Pennies, as you may know, are made of 97.5% zinc and 2.5% copper. Therefore, the costs of producing pennies is tightly linked to fluctuations in the prices of these two commodities. This has been a negligible concern for most of the penny’s life, as copper and zinc prices have typically been quite manageable.

But in 2007, The Washington Post reported that in fiscal 2007, the U.S. Mint lost $31 million in making 6.6 billion new pennies and $68 million in making nickels. By 2008, copper prices had trippled since 2003, according to Fox News, while the price of zinc quadrupled. In 2008, it cost 1.26 cents to produce a single penny for circulation, compared with 1.67 cents the previous year. At the end of 2007, the cost of making a nickel was nearly ten cents.

In May, the Wall Street Journal reported that the costs of minting a penny have gone up to nearly 2 cents, while those of nickels were up to nine cents each.

Historical Production Costs

(stevendepolo)

The rising cost of penny production is not an extremely recent phenomenon. In fact, the last time a penny cost less than one cent to produce was in 2005. A helpful chart from CoinUpdate.com displays rising costs in all but three years since 2001. Despite a brief dip in 2008, rising copper prices sent penny production costs right back up into the 1.6 cent range in 2009:

Fiscal Year U.S. Mint Costs
2009 0.0162
2008 0.0142
2007 0.0167
2006 0.0121
2005 0.0097
2004 0.0093
2003 0.0098
2002 0.0089
2001 0.0080

In total, CoinUpdate.com found that the U.S. Mint lost a combined $22 million producing nickels and pennies in fiscal 2009. And while gains from dimes and quarters have made up for these losses, the fact remains that total U.S. Mint gains would be substantially higher without absorbing ongoing, yearly losses from pennies.

The ever-rising cost of the penny has prompted some to ask the obvious question: why not stop making them? It is the politically unpopular choice, to be sure. In 2008, then Treasury Secretary Henry Paulson conceded that it made pragmatic sense but was politically unfeasible, and that he had no intentions of attempting it. U.S. Mint Director Edmund Moy also told Fox News┬áthat “people still want pennies, which is why we’re still making them.”

A Penniless Future

(markhilary)

Despite what people might say about pennies, there is no denying how casually we dispose of them. Presumably, people would not throw coins into ponds at parks and shopping malls if they were truly vital to day to day commerce. Nor would it be especially common to see them laying flattened on railroad tracks. And there certainly would not have been an entire sea of them (pictured above) at Rockefeller Plaza. It seems that the public’s professed feelings about pennies are a world apart from their revealed preferences about them.

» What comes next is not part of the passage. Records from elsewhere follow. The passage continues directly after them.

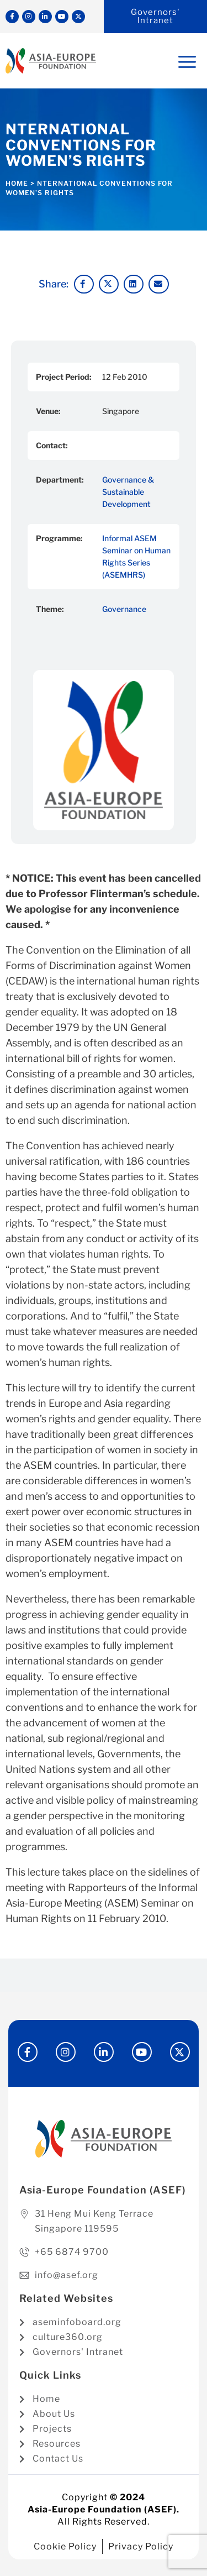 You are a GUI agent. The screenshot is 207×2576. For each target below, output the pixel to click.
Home (17, 183)
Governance (124, 609)
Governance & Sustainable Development (128, 492)
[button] (84, 284) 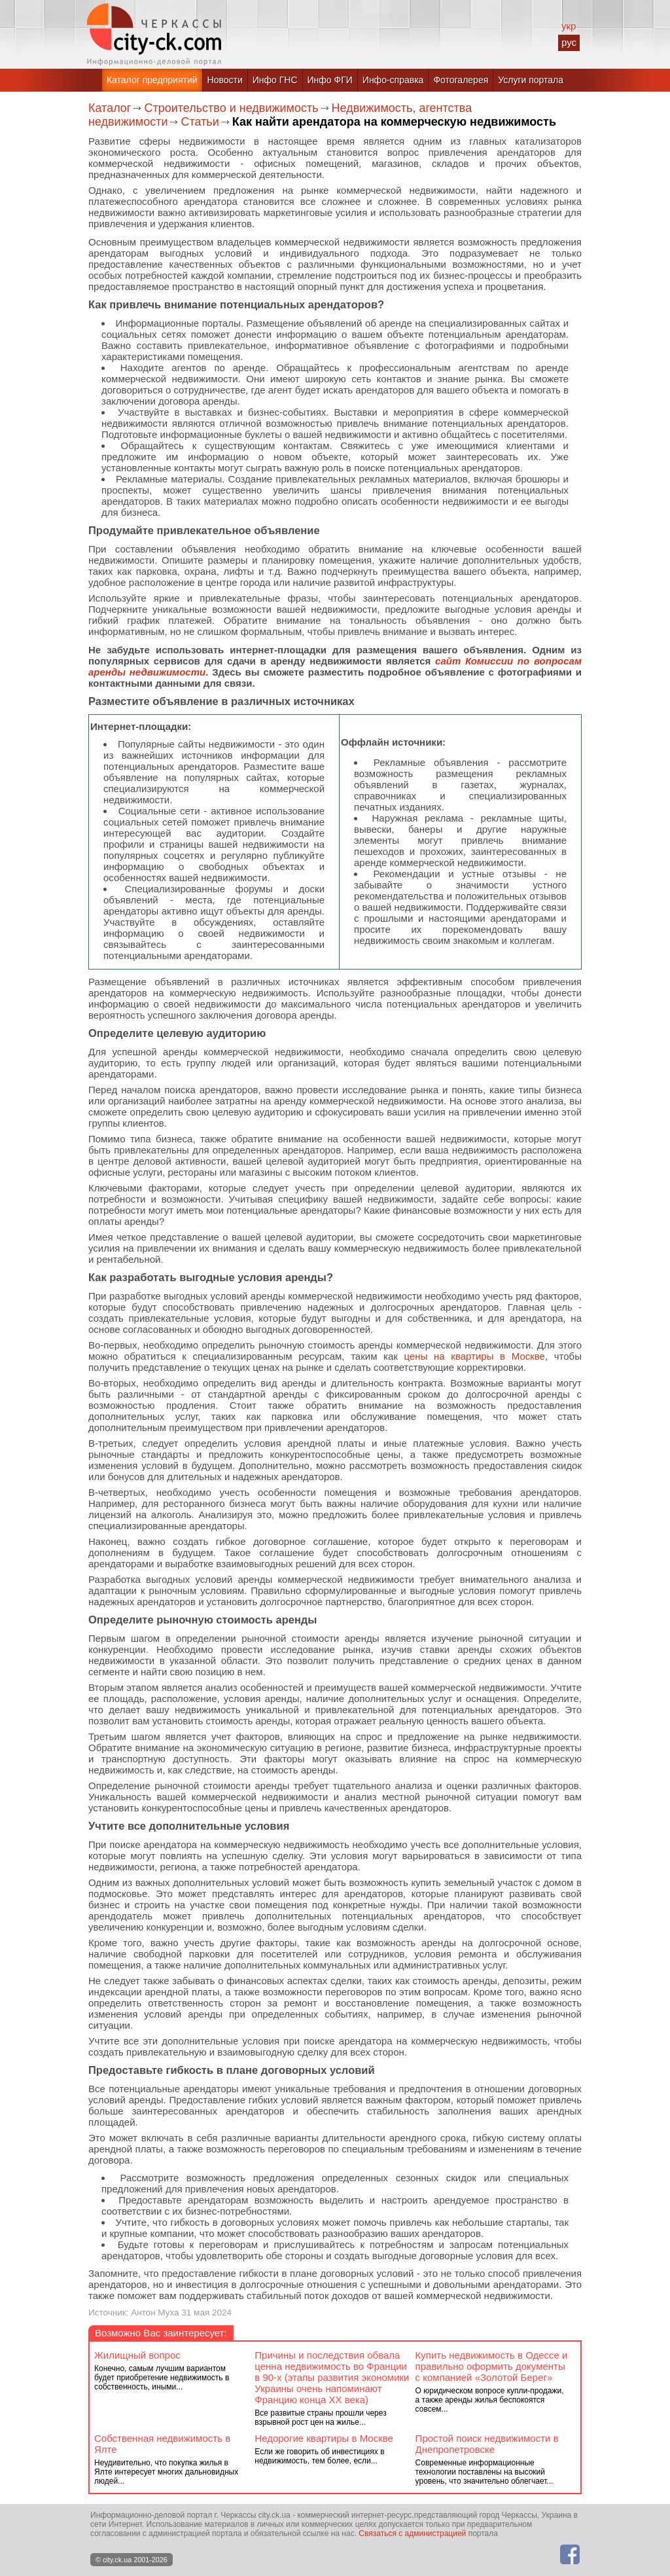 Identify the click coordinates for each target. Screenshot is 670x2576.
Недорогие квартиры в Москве (324, 2438)
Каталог (109, 108)
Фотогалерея (460, 80)
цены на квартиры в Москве (474, 1356)
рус (568, 42)
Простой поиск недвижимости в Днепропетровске (487, 2444)
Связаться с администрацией (412, 2533)
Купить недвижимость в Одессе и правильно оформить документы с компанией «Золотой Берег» (491, 2366)
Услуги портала (530, 80)
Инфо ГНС (275, 80)
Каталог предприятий (152, 80)
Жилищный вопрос (137, 2355)
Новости (225, 80)
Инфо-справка (393, 80)
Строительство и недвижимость (231, 108)
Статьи (200, 121)
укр (568, 25)
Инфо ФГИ (330, 80)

There are also the potential savings at stake. At a time when the U.S. is in the teeth of a recession, there are plenty of superior uses for $22 million than producing dead weight currency. Retailers, too, incur penny-related costs of their own. More than 10 years ago, in a 1999 article, Time Magazine estimated that Walgreens lost $1.3 million each year merely counting pennies.

Moreover, eliminating pennies would not create the economic chaos that many anticipate. A common worry, for instance, is that prices will rise if stores begin rounding to the nearest nickel. Yet as Time explains, rounding is standard, daily practice on military bases and in various foreign countries with no major corresponding price jump. Threes and fours get rounded to five, and ones and twos get rounded to zero.

When debit or credit cards are used (as is most common today), no rounding occurs at all. In any case, prices are determined by supply and demand, not the presence or absence of one-cent coins. If retailers could competitively charge more, they already would be.